- The Washington Times - Wednesday, September 4, 2019

Something to ponder as the nation’s school year gets underway. For some of the principal players, it can be an expensive time.

Teachers are spending their own money to buy classroom supplies, and nine out of 10 will not be reimbursed, according to survey data from the National Center for Education Statistics.

“The nation’s kindergarten through 12th-grade public school teachers shell out, on average, $459 on school supplies for which they are not reimbursed. This figure does not include the dollars teachers spend but are reimbursed for by their school districts. The $459-per-teacher average is for all teachers, including the small (4.9%) share who do not spend any of their own money on school supplies,” the Economic Policy Institute says in its analysis of the data.

Teachers in California spend the most at $664 each, followed by Hawaii ($561), Arizona ($552), New Mexico ($545), Rhode Island ($538), Washington, D.C., ($527), Delaware ($507), Alaska ($496), Maryland ($492) and New York ($480) — to round out the top-10.

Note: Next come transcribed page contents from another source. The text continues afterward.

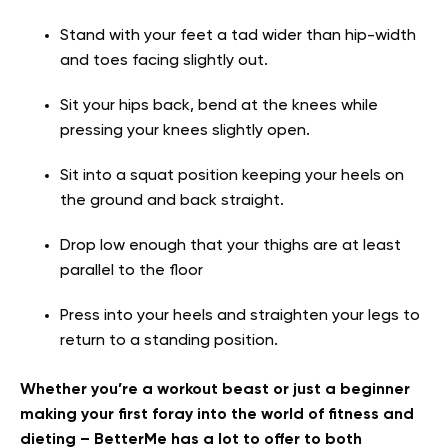
Stand with your feet a tad wider than hip-width
and toes facing slightly out.
Sit your hips back, bend at the knees while
pressing your knees slightly open.
Sit into a squat position keeping your heels on
the ground and back straight.
Drop low enough that your thighs are at least
parallel to the floor
Press into your heels and straighten your legs to
return to a standing position.
Whether you’re a workout beast or just a beginner
making your first foray into the world of fitness and
dieting – BetterMe has a lot to offer to both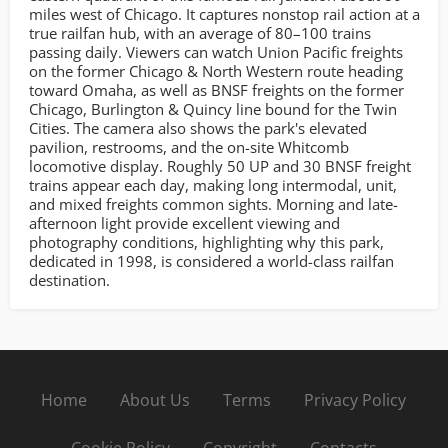
miles west of Chicago. It captures nonstop rail action at a
true railfan hub, with an average of 80–100 trains
passing daily. Viewers can watch Union Pacific freights
on the former Chicago & North Western route heading
toward Omaha, as well as BNSF freights on the former
Chicago, Burlington & Quincy line bound for the Twin
Cities. The camera also shows the park's elevated
pavilion, restrooms, and the on-site Whitcomb
locomotive display. Roughly 50 UP and 30 BNSF freight
trains appear each day, making long intermodal, unit,
and mixed freights common sights. Morning and late-
afternoon light provide excellent viewing and
photography conditions, highlighting why this park,
dedicated in 1998, is considered a world-class railfan
destination.
Home
About Us
Terms
Privacy Policy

Teachers in high-poverty schools spend more of their own money than teachers in low-poverty schools — reflecting “the greater needs of their students and more deficient funding systems” the analysis said.

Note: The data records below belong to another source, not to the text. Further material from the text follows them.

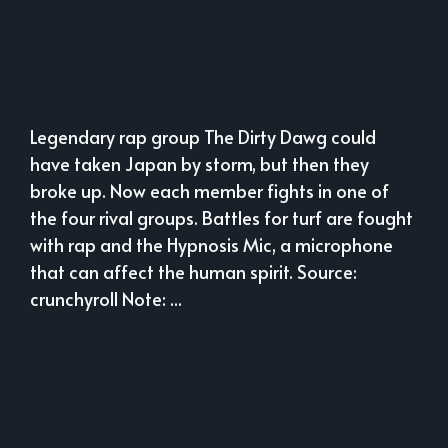
Legendary rap group The Dirty Dawg could
have taken Japan by storm, but then they
broke up. Now each member fights in one of
the four rival groups. Battles for turf are fought
with rap and the Hypnosis Mic, a microphone
that can affect the human spirit. Source:
crunchyroll Note: ...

“It’s likely that if you meet a teacher in the checkout line as she or he is purchasing these supplies, the emotion you will see is excitement to welcome students back to the classroom and start a new year of learning. But unreimbursed spending could be seen as one more of many factors weighing on teachers and potentially affecting perceptions of the teaching profession, teacher recruitment, and teacher retention,” the nonprofit think tank noted in its analysis.